### Work to complete:
Please return every line below that contains the string "modal".

————————

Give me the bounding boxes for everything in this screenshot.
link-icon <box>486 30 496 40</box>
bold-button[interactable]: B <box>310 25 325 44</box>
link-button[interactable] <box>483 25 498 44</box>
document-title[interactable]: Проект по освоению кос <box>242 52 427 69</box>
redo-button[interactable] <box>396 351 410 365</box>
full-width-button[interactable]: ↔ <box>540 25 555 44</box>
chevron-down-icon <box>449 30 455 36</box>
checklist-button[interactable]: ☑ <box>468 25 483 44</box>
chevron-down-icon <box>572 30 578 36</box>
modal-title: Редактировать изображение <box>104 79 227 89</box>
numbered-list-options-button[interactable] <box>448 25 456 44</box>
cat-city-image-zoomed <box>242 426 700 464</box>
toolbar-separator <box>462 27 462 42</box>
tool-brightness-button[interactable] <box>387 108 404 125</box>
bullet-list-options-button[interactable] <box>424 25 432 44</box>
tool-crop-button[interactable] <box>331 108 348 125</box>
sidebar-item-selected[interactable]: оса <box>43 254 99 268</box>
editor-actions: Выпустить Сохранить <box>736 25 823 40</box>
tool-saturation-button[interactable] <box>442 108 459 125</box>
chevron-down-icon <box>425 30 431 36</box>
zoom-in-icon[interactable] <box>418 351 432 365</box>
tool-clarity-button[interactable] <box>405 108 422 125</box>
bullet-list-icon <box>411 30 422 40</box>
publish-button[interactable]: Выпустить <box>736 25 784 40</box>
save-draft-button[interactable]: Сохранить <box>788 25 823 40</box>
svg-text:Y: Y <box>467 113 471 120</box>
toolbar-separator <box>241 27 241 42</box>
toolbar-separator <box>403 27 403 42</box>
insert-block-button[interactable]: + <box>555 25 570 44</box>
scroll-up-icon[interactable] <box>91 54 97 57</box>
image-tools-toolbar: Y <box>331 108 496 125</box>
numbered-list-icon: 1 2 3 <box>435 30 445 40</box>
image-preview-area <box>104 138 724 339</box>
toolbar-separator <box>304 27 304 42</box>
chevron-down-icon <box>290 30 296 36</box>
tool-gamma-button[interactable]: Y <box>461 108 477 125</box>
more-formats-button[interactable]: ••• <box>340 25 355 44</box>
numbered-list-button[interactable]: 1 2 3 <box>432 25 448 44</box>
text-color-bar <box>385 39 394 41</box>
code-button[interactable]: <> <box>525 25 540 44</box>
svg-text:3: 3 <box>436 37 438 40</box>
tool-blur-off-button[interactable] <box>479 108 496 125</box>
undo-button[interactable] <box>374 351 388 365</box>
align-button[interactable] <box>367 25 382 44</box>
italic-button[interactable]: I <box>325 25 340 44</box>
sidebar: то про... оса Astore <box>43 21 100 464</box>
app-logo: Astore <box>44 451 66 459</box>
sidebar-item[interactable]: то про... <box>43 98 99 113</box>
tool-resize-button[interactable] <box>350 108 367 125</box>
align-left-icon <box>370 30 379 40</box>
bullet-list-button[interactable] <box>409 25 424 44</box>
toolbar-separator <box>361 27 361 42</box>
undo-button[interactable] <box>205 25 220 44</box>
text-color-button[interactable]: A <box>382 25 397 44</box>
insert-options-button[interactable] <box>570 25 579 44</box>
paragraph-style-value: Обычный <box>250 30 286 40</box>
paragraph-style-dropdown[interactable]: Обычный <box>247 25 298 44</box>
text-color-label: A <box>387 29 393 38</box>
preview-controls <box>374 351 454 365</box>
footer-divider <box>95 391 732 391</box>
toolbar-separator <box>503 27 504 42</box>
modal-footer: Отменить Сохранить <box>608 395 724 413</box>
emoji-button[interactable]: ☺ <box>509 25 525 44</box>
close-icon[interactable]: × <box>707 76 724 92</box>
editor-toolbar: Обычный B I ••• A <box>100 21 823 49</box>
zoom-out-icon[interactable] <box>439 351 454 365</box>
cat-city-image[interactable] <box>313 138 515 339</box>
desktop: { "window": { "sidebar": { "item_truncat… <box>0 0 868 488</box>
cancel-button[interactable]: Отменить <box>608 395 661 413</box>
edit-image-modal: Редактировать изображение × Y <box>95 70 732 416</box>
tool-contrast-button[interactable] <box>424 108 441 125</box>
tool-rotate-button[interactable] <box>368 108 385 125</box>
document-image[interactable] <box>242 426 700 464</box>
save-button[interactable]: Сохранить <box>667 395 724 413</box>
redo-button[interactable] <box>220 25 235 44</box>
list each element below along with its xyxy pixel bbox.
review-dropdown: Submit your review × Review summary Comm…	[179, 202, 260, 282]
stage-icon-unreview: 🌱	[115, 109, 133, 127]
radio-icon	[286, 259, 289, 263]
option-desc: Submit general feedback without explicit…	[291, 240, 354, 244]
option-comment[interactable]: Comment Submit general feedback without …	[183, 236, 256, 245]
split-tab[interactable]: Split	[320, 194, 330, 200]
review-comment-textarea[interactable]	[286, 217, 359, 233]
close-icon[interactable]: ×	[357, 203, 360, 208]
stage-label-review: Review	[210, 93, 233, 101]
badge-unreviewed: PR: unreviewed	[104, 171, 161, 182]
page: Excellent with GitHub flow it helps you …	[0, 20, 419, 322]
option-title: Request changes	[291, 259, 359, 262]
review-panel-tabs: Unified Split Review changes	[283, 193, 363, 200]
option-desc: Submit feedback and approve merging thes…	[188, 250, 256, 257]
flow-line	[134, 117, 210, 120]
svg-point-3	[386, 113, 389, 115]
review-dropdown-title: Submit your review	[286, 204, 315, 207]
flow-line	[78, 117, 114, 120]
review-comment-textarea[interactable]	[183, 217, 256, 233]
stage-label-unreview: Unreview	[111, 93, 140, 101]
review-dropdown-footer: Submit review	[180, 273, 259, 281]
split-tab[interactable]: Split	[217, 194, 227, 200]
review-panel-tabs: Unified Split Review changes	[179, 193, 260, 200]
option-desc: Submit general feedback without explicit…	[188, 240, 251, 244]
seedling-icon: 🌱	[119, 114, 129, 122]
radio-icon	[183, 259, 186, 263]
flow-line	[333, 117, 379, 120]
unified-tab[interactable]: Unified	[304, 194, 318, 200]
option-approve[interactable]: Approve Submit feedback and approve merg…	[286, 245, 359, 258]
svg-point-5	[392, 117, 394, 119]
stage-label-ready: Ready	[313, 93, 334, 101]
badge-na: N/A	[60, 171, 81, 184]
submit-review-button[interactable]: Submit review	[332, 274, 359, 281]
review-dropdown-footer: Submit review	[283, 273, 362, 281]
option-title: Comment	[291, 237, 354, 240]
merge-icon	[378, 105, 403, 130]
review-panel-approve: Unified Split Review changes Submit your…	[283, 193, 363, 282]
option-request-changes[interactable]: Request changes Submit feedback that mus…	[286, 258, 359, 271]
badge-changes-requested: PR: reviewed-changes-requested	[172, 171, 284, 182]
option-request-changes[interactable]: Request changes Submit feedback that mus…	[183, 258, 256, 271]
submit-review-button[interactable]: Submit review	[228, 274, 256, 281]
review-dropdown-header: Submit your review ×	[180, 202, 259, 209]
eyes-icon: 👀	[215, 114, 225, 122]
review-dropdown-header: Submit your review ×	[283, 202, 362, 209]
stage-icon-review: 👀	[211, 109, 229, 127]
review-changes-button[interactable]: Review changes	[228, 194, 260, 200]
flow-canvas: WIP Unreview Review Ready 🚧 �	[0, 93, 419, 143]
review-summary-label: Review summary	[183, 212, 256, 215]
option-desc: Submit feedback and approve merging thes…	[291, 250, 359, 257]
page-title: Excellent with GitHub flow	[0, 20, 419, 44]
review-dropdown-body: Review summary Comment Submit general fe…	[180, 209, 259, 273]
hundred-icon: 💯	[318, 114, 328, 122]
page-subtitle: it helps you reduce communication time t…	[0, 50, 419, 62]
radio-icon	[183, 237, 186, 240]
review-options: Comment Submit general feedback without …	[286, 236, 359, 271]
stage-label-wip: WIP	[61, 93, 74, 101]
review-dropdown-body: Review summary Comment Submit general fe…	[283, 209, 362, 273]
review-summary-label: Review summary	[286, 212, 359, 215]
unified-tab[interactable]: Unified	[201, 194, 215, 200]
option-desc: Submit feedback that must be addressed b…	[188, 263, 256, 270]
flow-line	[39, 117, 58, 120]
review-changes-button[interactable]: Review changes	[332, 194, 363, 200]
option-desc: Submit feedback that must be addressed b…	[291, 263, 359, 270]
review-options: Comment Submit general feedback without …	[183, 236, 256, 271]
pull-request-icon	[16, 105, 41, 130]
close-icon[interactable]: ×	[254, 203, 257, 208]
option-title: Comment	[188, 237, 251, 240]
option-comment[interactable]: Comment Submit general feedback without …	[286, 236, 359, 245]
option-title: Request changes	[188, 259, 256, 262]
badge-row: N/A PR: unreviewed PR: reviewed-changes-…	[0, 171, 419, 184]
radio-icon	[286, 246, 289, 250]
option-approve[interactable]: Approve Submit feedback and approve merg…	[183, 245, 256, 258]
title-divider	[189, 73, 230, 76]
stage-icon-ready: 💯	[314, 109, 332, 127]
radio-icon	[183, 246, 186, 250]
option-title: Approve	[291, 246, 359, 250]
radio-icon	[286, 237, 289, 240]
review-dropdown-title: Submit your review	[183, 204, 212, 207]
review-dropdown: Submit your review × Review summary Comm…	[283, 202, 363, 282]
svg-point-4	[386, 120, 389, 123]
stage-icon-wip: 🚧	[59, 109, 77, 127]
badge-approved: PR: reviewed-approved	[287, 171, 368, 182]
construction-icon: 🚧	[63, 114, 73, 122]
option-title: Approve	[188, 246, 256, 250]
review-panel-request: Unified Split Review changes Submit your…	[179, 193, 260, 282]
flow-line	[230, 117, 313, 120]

————————

### Solved exercise:
modal-title: Редактировать изображение <box>104 79 227 89</box>
modal-footer: Отменить Сохранить <box>608 395 724 413</box>
edit-image-modal: Редактировать изображение × Y <box>95 70 732 416</box>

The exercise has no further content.